Soura, home to about 15,000 people, has become the epicenter of resistance to Indian government plans to remove the partial autonomy that was enjoyed by Jammu and Kashmir, the country’s only Muslim-majority state. The enclave, which has effectively become a no-go zone for the Indian security forces, is now a barometer of the ability of Prime Minister Narendra Modi’s Hindu-nationalist government to impose its will in Kashmir after its dramatic move on Aug. 5 to tighten its control over the region.
The authorities have turned the valley, particularly Srinagar, into a military garrison by deploying thousands of Indian troops and police personnel in every nook and corner.
In Srinagar, troops and policemen are patrolling the deserted streets, lanes and by lanes to thwart any attempt of people to stage anti-India demonstrations.
The authorities also continue to impose information blockade as TV channels and internet links remain snapped and restrictions on media continue. Local newspapers even failed to update their online editions during all this period while majority of them could also not be printed due to curfew and other restrictions.

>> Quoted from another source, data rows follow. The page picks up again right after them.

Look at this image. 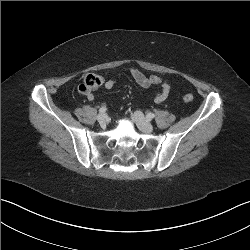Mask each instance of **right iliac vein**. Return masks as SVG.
I'll return each instance as SVG.
<instances>
[{
	"mask_svg": "<svg viewBox=\"0 0 250 250\" xmlns=\"http://www.w3.org/2000/svg\"><path fill=\"white\" fill-rule=\"evenodd\" d=\"M97 120L100 124H105L106 121H107V114L105 113H100L98 116H97Z\"/></svg>",
	"mask_w": 250,
	"mask_h": 250,
	"instance_id": "63e3f726",
	"label": "right iliac vein"
}]
</instances>
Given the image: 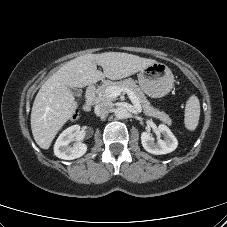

Markets and shops are closed while transport is off the roads since then. Local journalists complain that Indian forces do not allow them to perform their duties.
The withdrawal of the special privileges of Muslim majority Kashmir means residents of all parts of India can buy property and compete for government jobs and college places, raising fears that it will be flooded with outsiders.
Modi’s surprise move has increased tensions with nuclear arch-rival Pakistan after India committed gross human rights’ violations in the territory at the heart of more than 70 years of hostility between them.
PM Khan expresses solidarity with Kashmiris
On Monday, Pakistani Prime Minister Imran Khan said the United Nations had a responsibility to ensure that the people of Kashmir had the right to decide their own future through a referendum.
He called Modi’s intervention a “huge blunder” and said the risk of nuclear confrontation between the two countries meant the issue went beyond the immediate region.
“The responsibility today lies on the international community,” he said in a special televised address on Kashmir, adding that Pakistan would “go to any length at every forum” to press the issue.
He called on Pakistanis to stop work for half an hour on Friday as a mark of solidarity with Kashmiris.
“We as a whole nation give this message to the 8 million Kashmiris that we are standing with them,” he said.
Almost all Hurriyat leaders, including Syed Ali Gilani and Mirwaiz Umar Farooq, have been put under house arrest or in jails.
Political leaders and workers including even pro-India politicians like Farooq Abdullah, Omar Abdullah, Mehbooba Mufti, Ghulam Ahmed Mir, Engineer Abdur Rasheed and Shah Faesal have been detained.